The plan was to spend some time in Chiang Mai before making our way down to Bangkok for the second leg of our trip. We had done extensive research on our options - a flight was naturally the fastest route, but that would mean going through the airports with checked luggage and needing to spend an extra night on a hotel stay. After watching a few YouTube videos, we decided to take the overnight sleeper train from Chiang Mai to Bangkok instead.
P.S. Visiting Chiang Mai for the first time? Check out our Muslim-friendly guide to Chiang Mai!
There's a couple of things to note of before booking tickets so let's break it down here:
The newer, electric trains are trains No. 9 and No. 10. These are the ones you should go for as they're faster, quieter and likely in better condition than the older trains.
You can choose from 1st Class, 2nd Class and 3rd Class. 1st Class gets you your own little room with seats that fold-out into bunk beds and sink.
In 2nd Class, seats line the sides of the train car and they face each other with a fold-out table in between. These are later converted into bunk beds (upper and lower) and you get curtains for privacy and to block out the light. If you're in the upper bed you won't get a window. 3rd Class is just basic seating with no air-conditioning.
Both upper and lower bunks in 2nd Class get their own power outlets in case you need to charge your devices. These are Thai standard sockets so make sure you pack a travel adapter.

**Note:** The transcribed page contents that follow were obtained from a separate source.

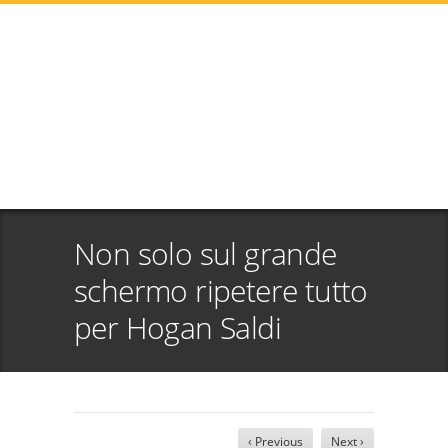
Non solo sul grande
schermo ripetere tutto
per Hogan Saldi
‹ Previous
Next ›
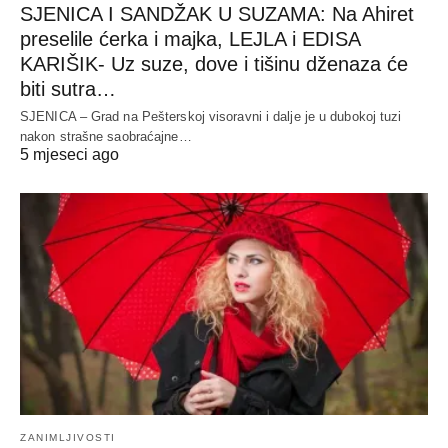
SJENICA I SANDŽAK U SUZAMA: Na Ahiret
preselile ćerka i majka, LEJLA i EDISA
KARIŠIK- Uz suze, dove i tišinu dženaza će
biti sutra…
SJENICA – Grad na Pešterskoj visoravni i dalje je u dubokoj tuzi
nakon strašne saobraćajne…
5 mjeseci ago
ZANIMLJIVOSTI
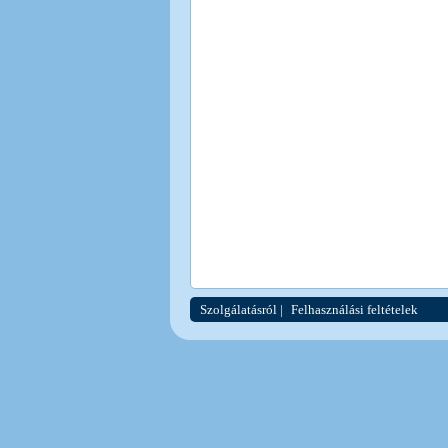
Szolgálatásról
|
Felhasználási feltételek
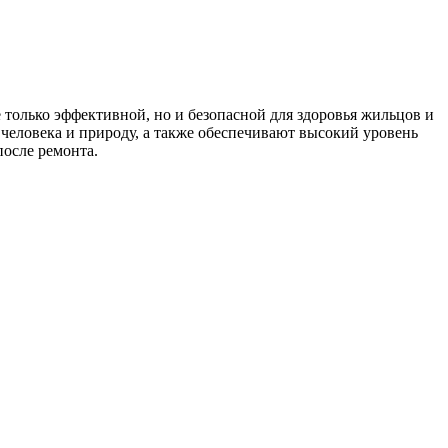
только эффективной, но и безопасной для здоровья жильцов и
человека и природу, а также обеспечивают высокий уровень
после ремонта.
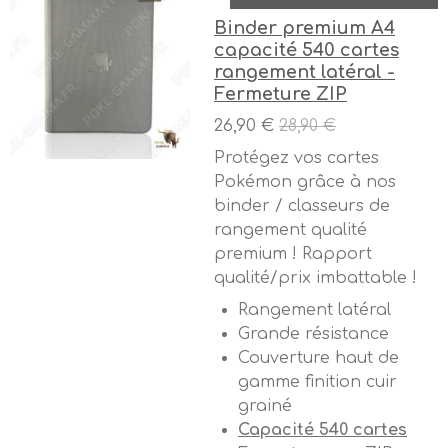
Binder premium A4
capacité 540 cartes
rangement latéral -
Fermeture ZIP
26,90 €
28,90 €
Protégez vos cartes
Pokémon grâce à nos
binder / classeurs de
rangement qualité
premium ! Rapport
qualité/prix imbattable !
Rangement latéral
Grande résistance
Couverture haut de
gamme finition cuir
grainé
Capacité 540 cartes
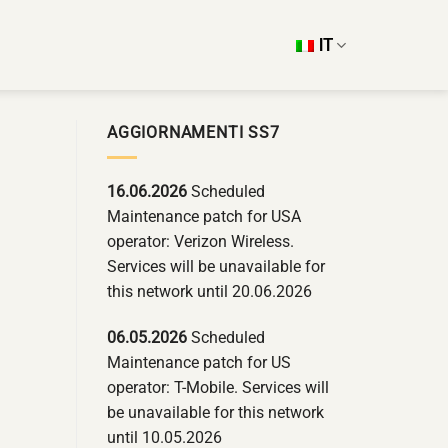
IT
AGGIORNAMENTI SS7
16.06.2026
Scheduled
Maintenance patch for USA
operator: Verizon Wireless.
Services will be unavailable for
this network until 20.06.2026
06.05.2026
Scheduled
Maintenance patch for US
operator: T-Mobile. Services will
be unavailable for this network
until 10.05.2026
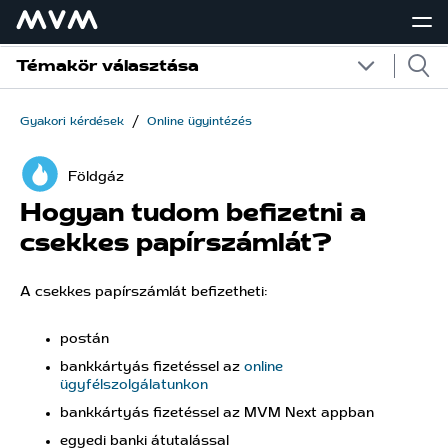
Témakör választása
/
Gyakori kérdések
Online ügyintézés
Földgáz
Hogyan tudom befizetni a
csekkes papírszámlát?
A csekkes papírszámlát befizetheti:
postán
bankkártyás fizetéssel az
online
ügyfélszolgálatunkon
bankkártyás fizetéssel az MVM Next appban
egyedi banki átutalással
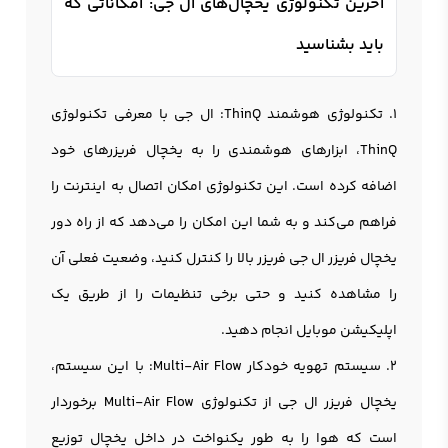
آخرین تکنولوژی یخچال‌های ال جی: امکاناتی که
باید بشناسید
1. تکنولوژی هوشمند ThinQ: ال جی با معرفی تکنولوژی
ThinQ، ابزارهای هوشمندی را به یخچال فریزرهای خود
اضافه کرده است. این تکنولوژی امکان اتصال به اینترنت را
فراهم می‌کند و به شما این امکان را می‌دهد که از راه دور
یخچال فریزر ال جی فریزر بالا را کنترل کنید، وضعیت فعلی آن
را مشاهده کنید و حتی برخی تنظیمات را از طریق یک
اپلیکیشن موبایل انجام دهید.
2. سیستم تهویه خودکار Multi-Air Flow: با این سیستم،
يخچال فريزر ال جی از تکنولوژی Multi-Air Flow برخوردار
است که هوا را به طور یکنواخت در داخل يخچال توزیع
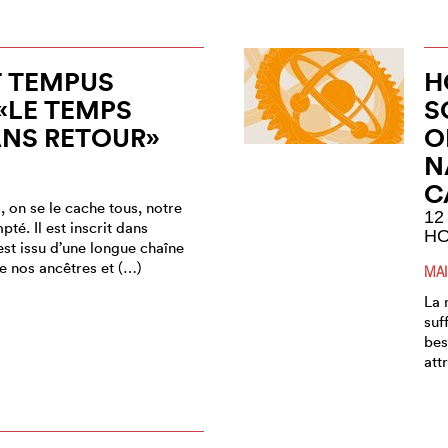
T TEMPUS
H
 «LE TEMPS
S
ANS RETOUR»
O
N
C
s, on se le cache tous, notre
12
té. Il est inscrit dans
H
est issu d’une longue chaîne
e nos ancêtres et (…)
MAI
La 
suf
bes
att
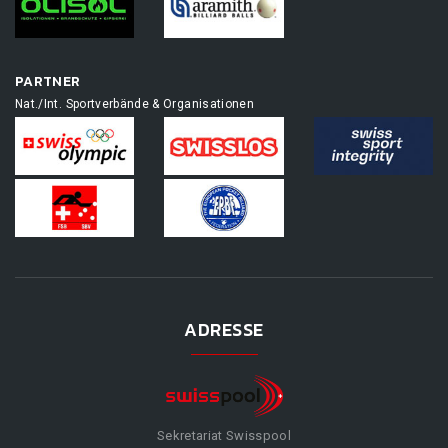
PARTNER
Nat./Int. Sportverbände & Organisationen
ADRESSE
Sekretariat Swisspool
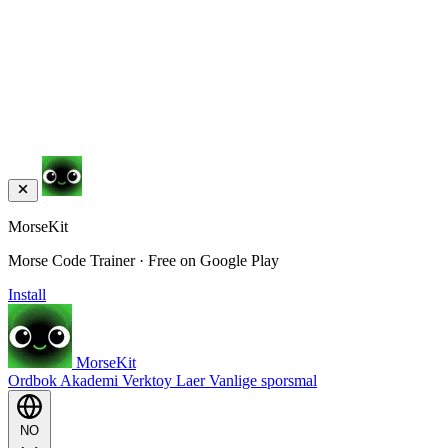
MorseKit
Morse Code Trainer · Free on Google Play
Install
MorseKit
Ordbok
Akademi
Verktoy
Laer
Vanlige sporsmal
NO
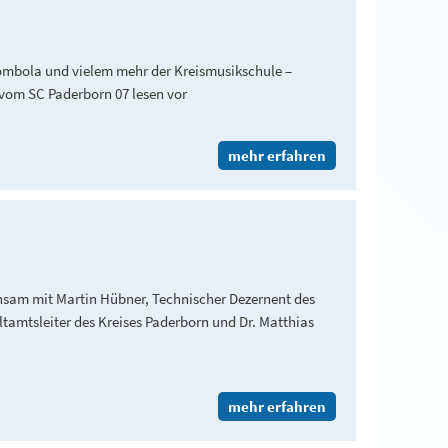
ombola und vielem mehr der Kreismusikschule –
vom SC Paderborn 07 lesen vor
mehr erfahren
nsam mit Martin Hübner, Technischer Dezernent des
amtsleiter des Kreises Paderborn und Dr. Matthias
mehr erfahren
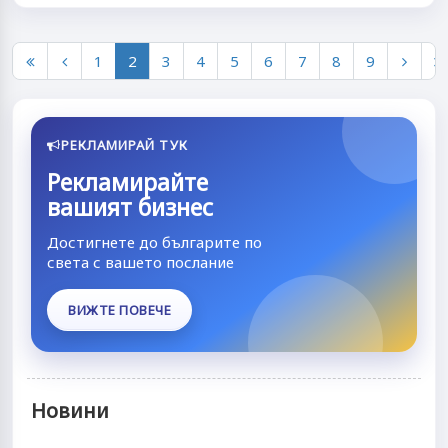
1
2
3
4
5
6
7
8
9
РЕКЛАМИРАЙ ТУК
Рекламирайте
вашият бизнес
Достигнете до българите по
света с вашето послание
ВИЖТЕ ПОВЕЧЕ
Новини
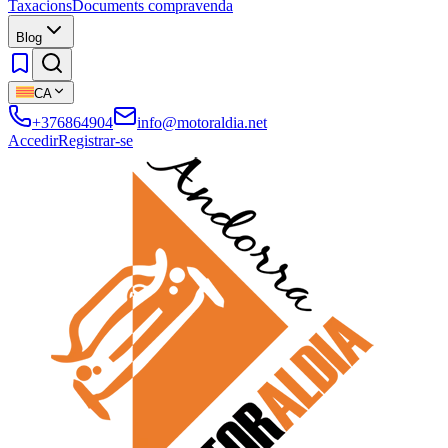
Taxacions
Documents compravenda
Blog
CA
+376864904
info@motoraldia.net
Accedir
Registrar-se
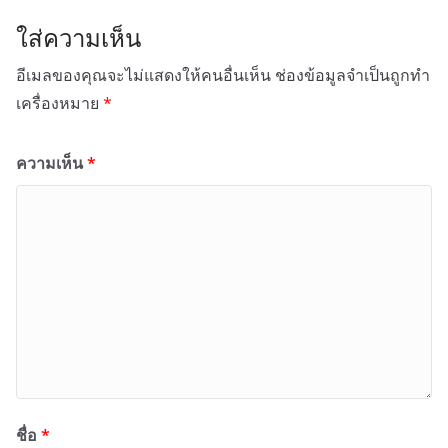
ใส่ความเห็น
อีเมลของคุณจะไม่แสดงให้คนอื่นเห็น
ช่องข้อมูลจำเป็นถูกทำ
เครื่องหมาย
*
ความเห็น
*
ชื่อ
*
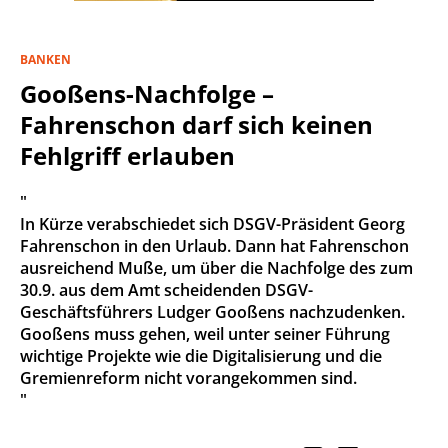
BANKEN
Gooßens-Nachfolge –
Fahrenschon darf sich keinen
Fehlgriff erlauben
"
In Kürze verabschiedet sich DSGV-Präsident Georg
Fahrenschon in den Urlaub. Dann hat Fahrenschon
ausreichend Muße, um über die Nachfolge des zum
30.9. aus dem Amt scheidenden DSGV-
Geschäftsführers Ludger Gooßens nachzudenken.
Gooßens muss gehen, weil unter seiner Führung
wichtige Projekte wie die Digitalisierung und die
Gremienreform nicht vorangekommen sind.
"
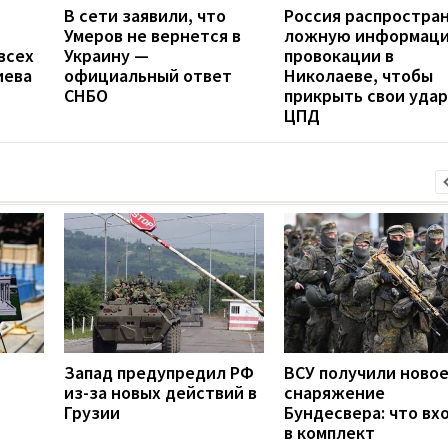
В сети заявили, что
Россия распростра
Умеров не вернется в
ложную информаци
всех
Украину —
провокации в
иева
официальный ответ
Николаеве, чтобы
СНБО
прикрыть свои удар
ЦПД
Запад предупредил РФ
ВСУ получили ново
из-за новых действий в
снаряжение
Грузии
Бундесвера: что вх
в комплект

Toilets are only slightly larger than airplane toilets, but you have the choice of the seated kind or squatting toilets. There are sinks inside as well as community sinks outside. I heard 1st Class toilets also have showers.
Booking of tickets
The official website for the State Railway of Thailand
only carries a very limited number of tickets to purchase. Most ticket sales appear to be outsourced to travel and ticketing agents as well as online travel agencies and aggregators. You might also be able to purchase tickets at the train station itself but I'm not sure what your chances are of getting the tickets you want.
We were aiming for 1st Class at first, but the tickets were sold out across all the sources we could find so we settled for 2nd Class instead. We bought our tickets from 12Go
for MYR197.15 per person for a 1-way ticket from Chiang Mai to Bangkok (expect to top-up around 60-odd bucks extra for 1st Class!) It was on train No. 10, which departed at 6PM. After much research, this seemed like the most reliable option for getting tickets short of going to the train station ourselves. However, tickets were not issued online - you get a booking confirmation which you had to bring to the Bossotel Hotel just opposite the Chiang Mai Railway Station to physically collect your tickets at the lobby. You can only collect this on the day of your train journey, at least 30 minutes before departure time. I guess 12Go has some sort of partnership with Bossotel to have someone physically buy tickets from the station when bookings come in online.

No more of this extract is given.